[Dataset entries]
--

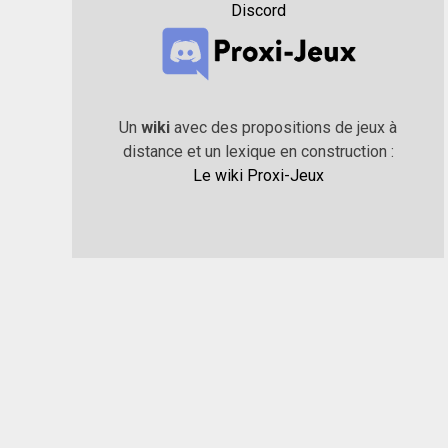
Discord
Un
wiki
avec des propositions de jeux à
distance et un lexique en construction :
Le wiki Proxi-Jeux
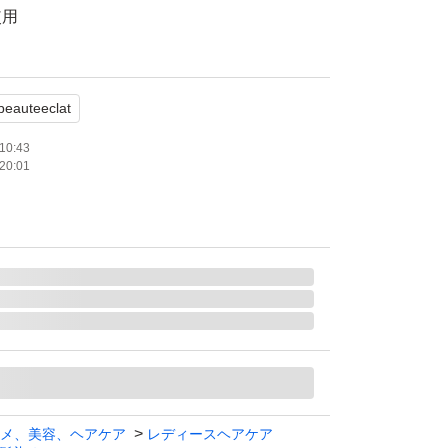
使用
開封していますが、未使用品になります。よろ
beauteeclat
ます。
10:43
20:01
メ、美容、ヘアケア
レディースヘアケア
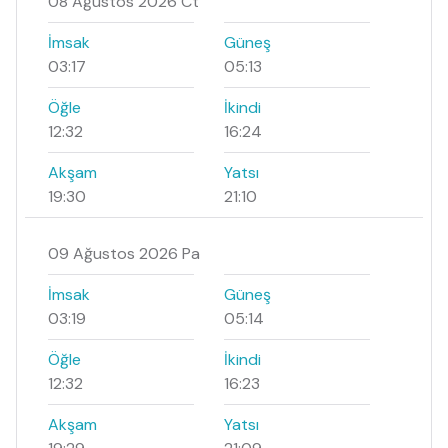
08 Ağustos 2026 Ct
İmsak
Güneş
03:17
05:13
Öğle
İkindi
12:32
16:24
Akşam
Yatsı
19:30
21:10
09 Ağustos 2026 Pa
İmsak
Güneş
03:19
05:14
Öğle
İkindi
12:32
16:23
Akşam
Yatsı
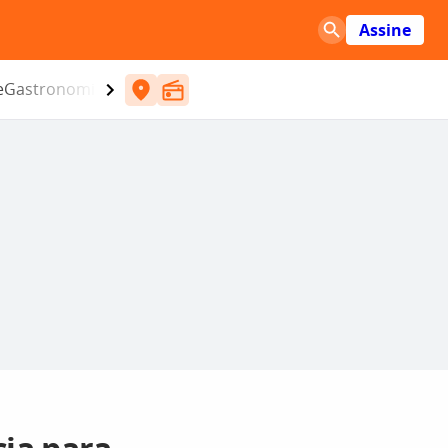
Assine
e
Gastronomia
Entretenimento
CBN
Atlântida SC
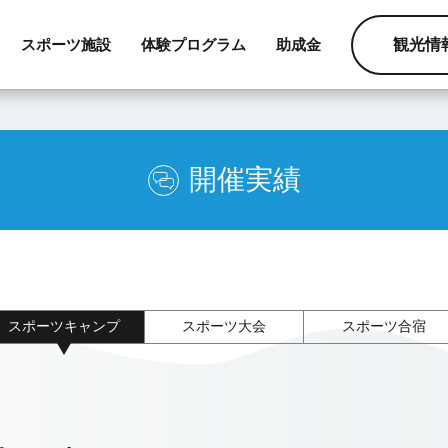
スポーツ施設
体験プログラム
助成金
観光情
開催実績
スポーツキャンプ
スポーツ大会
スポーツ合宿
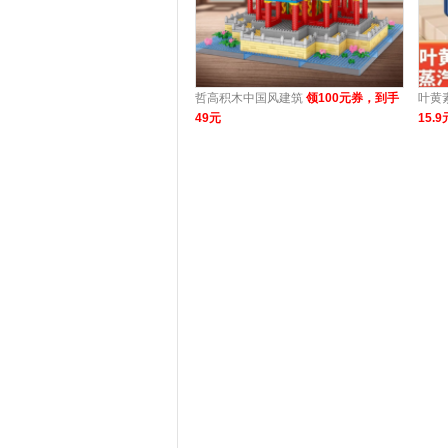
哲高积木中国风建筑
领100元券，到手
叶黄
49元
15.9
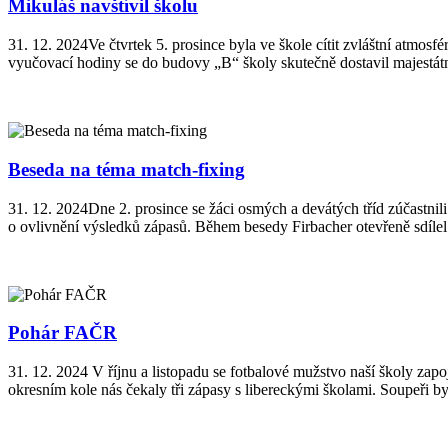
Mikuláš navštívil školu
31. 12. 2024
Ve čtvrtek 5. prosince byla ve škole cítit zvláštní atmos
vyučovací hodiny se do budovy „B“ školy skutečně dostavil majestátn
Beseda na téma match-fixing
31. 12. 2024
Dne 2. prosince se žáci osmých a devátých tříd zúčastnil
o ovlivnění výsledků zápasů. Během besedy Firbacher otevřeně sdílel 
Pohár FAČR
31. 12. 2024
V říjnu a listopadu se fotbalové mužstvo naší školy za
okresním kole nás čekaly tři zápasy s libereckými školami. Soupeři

--

[Task to carry out]
Each line from the first line of the records through the line containing "Dne 2. prosince" must be reproduced exactly, with both ends included and all pictures omitted; nothing else belongs in the answer.

[Result]
Discord
Un
wiki
avec des propositions de jeux à
distance et un lexique en construction :
Le wiki Proxi-Jeux
使用
開封していますが、未使用品になります。よろ
beauteeclat
ます。
10:43
20:01
メ、美容、ヘアケア
レディースヘアケア
08 Ağustos 2026 Ct
İmsak
Güneş
03:17
05:13
Öğle
İkindi
12:32
16:24
Akşam
Yatsı
19:30
21:10
09 Ağustos 2026 Pa
İmsak
Güneş
03:19
05:14
Öğle
İkindi
12:32
16:23
Akşam
Yatsı
Assine
e
Gastronomia
Entretenimento
CBN
Atlântida SC
スポーツ施設
体験プログラム
助成金
観光情
開催実績
スポーツキャンプ
スポーツ大会
スポーツ合宿
哲高积木中国风建筑
领100元券，到手
叶黄
49元
15.9
Mikuláš navštívil školu
31. 12. 2024
Ve čtvrtek 5. prosince byla ve škole cítit zvláštní atmos
vyučovací hodiny se do budovy „B“ školy skutečně dostavil majestátn
Beseda na téma match-fixing
31. 12. 2024
Dne 2. prosince se žáci osmých a devátých tříd zúčastnil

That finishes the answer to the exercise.